Exercise objective -
Retype each of the records below exactly, leaving the pictures out.
______________________________
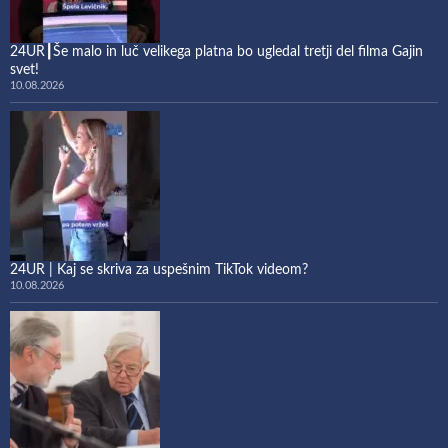
24UR┃Še malo in luč velikega platna bo ugledal tretji del filma Gajin
svet!
10.08.2026
24UR | Kaj se skriva za uspešnim TikTok videom?
10.08.2026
______________________________
Worked solution -
24UR┃Še malo in luč velikega platna bo ugledal tretji del filma Gajin
svet!
10.08.2026
24UR | Kaj se skriva za uspešnim TikTok videom?
10.08.2026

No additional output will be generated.